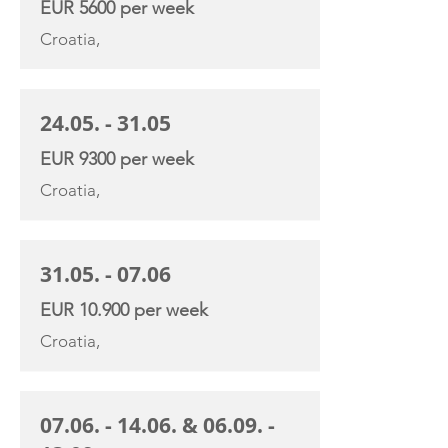
EUR 5600 per week
Croatia,
24.05. - 31.05
EUR 9300 per week
Croatia,
31.05. - 07.06
EUR 10.900 per week
Croatia,
07.06. - 14.06
. &
06.09. -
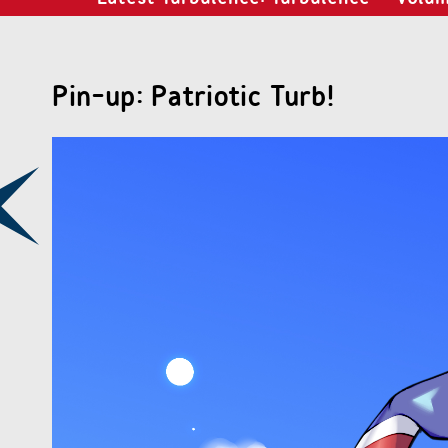
Pin-up: Patriotic Turb!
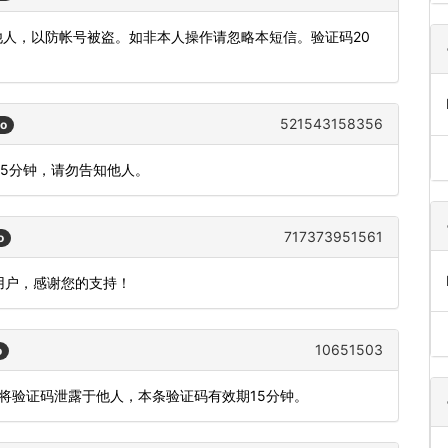
发他人，以防帐号被盗。如非本人操作请忽略本短信。验证码20
521543158356
go
间5分钟，请勿告知他人。
717373951561
o
用户，感谢您的支持！
10651503
o
勿将验证码泄露于他人，本条验证码有效期15分钟。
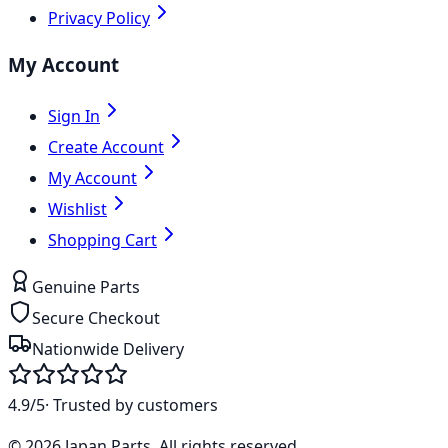
Privacy Policy
My Account
Sign In
Create Account
My Account
Wishlist
Shopping Cart
Genuine Parts
Secure Checkout
Nationwide Delivery
4.9/5
· Trusted by customers
©
2026
Japan Parts
. All rights reserved.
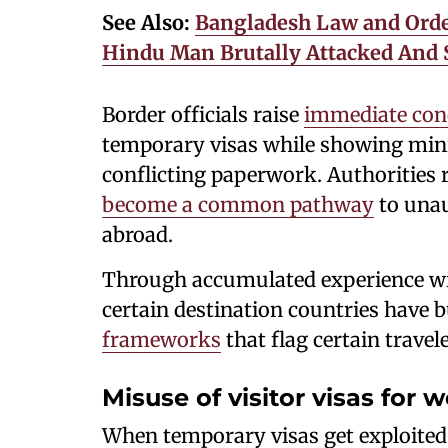
See Also:
Bangladesh Law and Order
Hindu Man Brutally Attacked And S
Border officials raise
immediate con
temporary visas while showing minim
conflicting paperwork. Authorities 
become a common pathway
to una
abroad.
Through accumulated experience wi
certain destination countries have b
frameworks
that flag certain travele
Misuse of visitor visas for 
When temporary visas get exploited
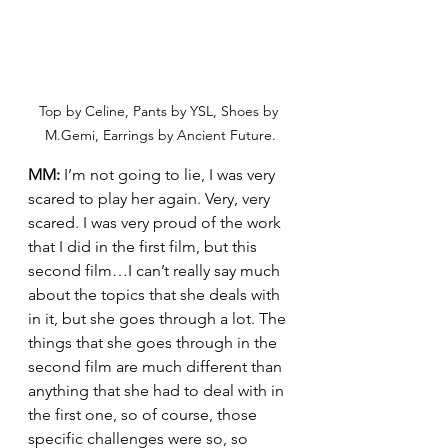
Top by Celine, Pants by YSL, Shoes by 
M.Gemi, Earrings by Ancient Future.
MM:
 I’m not going to lie, I was very 
scared to play her again. Very, very 
scared. I was very proud of the work 
that I did in the first film, but this 
second film…I can’t really say much 
about the topics that she deals with 
in it, but she goes through a lot. The 
things that she goes through in the 
second film are much different than 
anything that she had to deal with in 
the first one, so of course, those 
specific challenges were so, so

****************

• **PROBLEM REQUIREMENTS**: Your output is the lines from the top of the entries through the line containing "Hindu Man Brutally Attacked And S", exactly as they stand. No pictures belong in it.

• **TASK SOLUTION**:
EUR 5600 per week
Croatia,
24.05. - 31.05
EUR 9300 per week
Croatia,
31.05. - 07.06
EUR 10.900 per week
Croatia,
07.06. - 14.06
. &
06.09. -
Pin-up: Patriotic Turb!
发他人，以防帐号被盗。如非本人操作请忽略本短信。验证码20
521543158356
go
间5分钟，请勿告知他人。
717373951561
o
用户，感谢您的支持！
10651503
o
勿将验证码泄露于他人，本条验证码有效期15分钟。
Privacy Policy
My Account
Sign In
Create Account
My Account
Wishlist
Shopping Cart
Genuine Parts
Secure Checkout
Nationwide Delivery
4.9/5
· Trusted by customers
©
2026
Japan Parts
. All rights reserved.
See Also:
Bangladesh Law and Order
Hindu Man Brutally Attacked And S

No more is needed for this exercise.